Cerró la puerta de la nevera con un suspiro y una mueca de decepción en su rostro. El reloj marcaba ya las 3:27 de una larga vigilia. No recordaba el número de veces en las que esa noche, engañando a su conciencia y obligado por su promesa, había acudido hacia un castigo autoinfligido, pero difícil de llevar a cabo. En esta última incursión hacia la glotonería, había tomado como prisioneros a un sándwich de salmón y a un buen trozo de queso curado. Ninguno parecía destinado a disfrutar del privilegio del indulto y antes de que su cerebro se diera cuenta, ambos yacían triturados en el fondo de su estómago. 

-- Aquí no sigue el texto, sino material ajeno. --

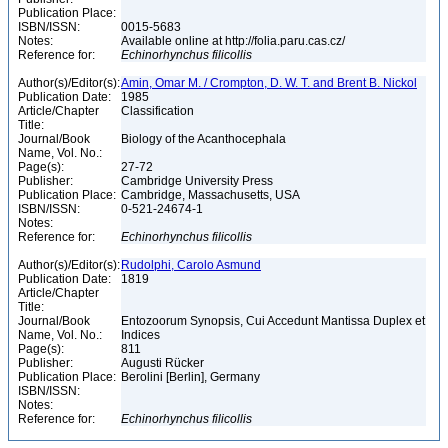
Publication Place:
ISBN/ISSN:
0015-5683
Notes:
Available online at http://folia.paru.cas.cz/
Reference for:
Echinorhynchus
filicollis
Author(s)/Editor(s):
Amin, Omar M. / Crompton, D. W. T. and Brent B. Nickol
Publication Date:
1985
Article/Chapter
Classification
Title:
Journal/Book
Biology of the Acanthocephala
Name, Vol. No.:
Page(s):
27-72
Publisher:
Cambridge University Press
Publication Place:
Cambridge, Massachusetts, USA
ISBN/ISSN:
0-521-24674-1
Notes:
Reference for:
Echinorhynchus
filicollis
Author(s)/Editor(s):
Rudolphi, Carolo Asmund
Publication Date:
1819
Article/Chapter
Title:
Journal/Book
Entozoorum Synopsis, Cui Accedunt Mantissa Duplex et
Name, Vol. No.:
Indices
Page(s):
811
Publisher:
Augusti Rücker
Publication Place:
Berolini [Berlin], Germany
ISBN/ISSN:
Notes:
Reference for:
Echinorhynchus
filicollis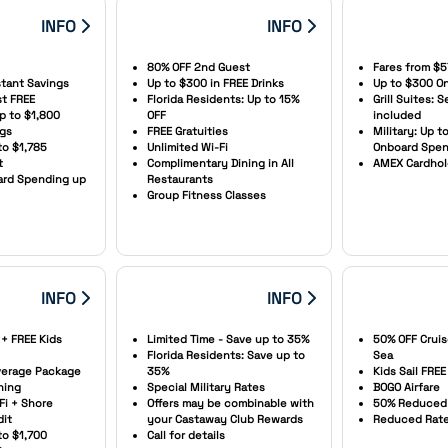
INFO
INFO
80% OFF 2nd Guest
Fares from $5
stant Savings
Up to $300 in FREE Drinks
Up to $300 On
st FREE
Florida Residents: Up to 15%
Grill Suites: 
Up to $1,800
OFF
included
ngs
FREE Gratuities
Military: Up t
to $1,785
Unlimited Wi-Fi
Onboard Spen
t
Complimentary Dining in All
AMEX Cardhol
oard Spending up
Restaurants
Group Fitness Classes
INFO
INFO
 + FREE Kids
Limited Time - Save up to 35%
50% OFF Cruis
Florida Residents: Save up to
Sea
everage Package
35%
Kids Sail FREE
ning
Special Military Rates
BOGO Airfare
Fi + Shore
Offers may be combinable with
50% Reduced 
dit
your Castaway Club Rewards
Reduced Rates
to $1,700
Call for details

La sensación de saciedad y hartazgo era cada vez mayor. Su pantagruélico viaje había comenzado hacia las nueve de la noche, sentándose en solitario a la mesa para dar buena cuenta de un abundante menú en el que no faltó ningún plato típico navideño, así como sus respectivos dulces y postres. Pero tras esa última visita a la nevera, el festín había finalizado…
Se recostó como pudo en el sofá; tomando entre sus manos el puñado de pastillas tranquilizantes que había preparado, fue ingiriéndolas una a una, atenuando las crecientes ganas de vomitar con pequeños sorbos a un vaso de agua. “Así debe sentirse un pavo en los días previos a las fiestas navideñas” pensó. Y cerró los ojos mientras el sopor y la agonía se adueñaban de la habitación.